The House Judiciary Committee this morning will mark up H.R. 3195, the ADA Restoration Act, a bill that had prompted a lot of concern with the business associations. The Education and Labor Committee also has a mark-up scheduled.

A good rule of thumb is that when legislation is called the “Something Restoration Act,” restoration actually stands for expansion of regulations and opportunities for litigation.

But disability activists and business representatives have come together to agree on language that helps clarify the Americans with Disabilities Act, protects and strengthens the protections for the disabled — importantly, covering people who should be covered — and avoids the more onerous and expensive rules that employers fear.

A coalition of groups who have worked on the issue sent a letter to the Hill yesterday outlining the compromise. A copy of the letter is available here. Key provisions it cites.

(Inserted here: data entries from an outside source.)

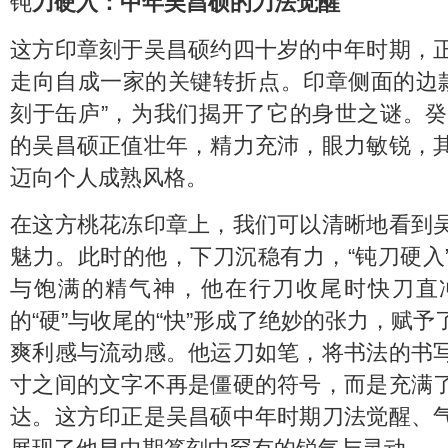
钝
刀硬入：中年吴昌硕的刀法觉醒
这方印章刻于吴昌硕约四十岁的中年时期，
走向自成一家的关键转折点。印章侧面的边款
刻于缶庐”，为我们揭开了它的身世之谜。癸
的吴昌硕正值壮年，精力充沛，眼力敏锐，
迈向个人成熟风格。
在这方桃花冻印章上，我们可以清晰地看到
魅力。此时的他，下刀沉稳有力，“钝刀硬入
与饱满的精气神，他在行刀收尾时快刀直
的“硬”与收尾的“快”形成了绝妙的张力，赋
爽利感与流动感。他运刀如笔，将书法的书
寸之间的文字不再是僵硬的符号，而是充满
达。这方印正是吴昌硕中年时期刀法觉醒、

  • Coverage under the ADA – The proposal clarifies that Congress intended the ADA’s coverage to be broad, to cover anyone who faces unfair discrimination because of a disability.
  • Definition of Disability – The proposal retains the requirement that an individual’s impairment substantially limits a major life activity in order to be considered a disability and an individual must demonstrate that he or she is qualified for the job. 
  • Protection for Mitigating Measures – The proposal would overturn several court decisions to provide that people with disabilities not lose their coverage under the ADA simply because their condition is treatable with medication or can be addressed with the help of assistive technology.
  • Regarded As – The proposal includes a “regarded as” prong as part of the definition of disability which covers situations where an employee is discriminated against because of his or her actual or perceived impairment.  Moreover, the proposal makes it clear that accommodations do not need to be made to someone who is disabled solely because he or she is “regarded as” disabled.

A good compromise, one that reflects the business community wanting to achieve a good working environment for employees.

P.S. NPR’s Morning Edition had a report on the compromise this a.m. Story here.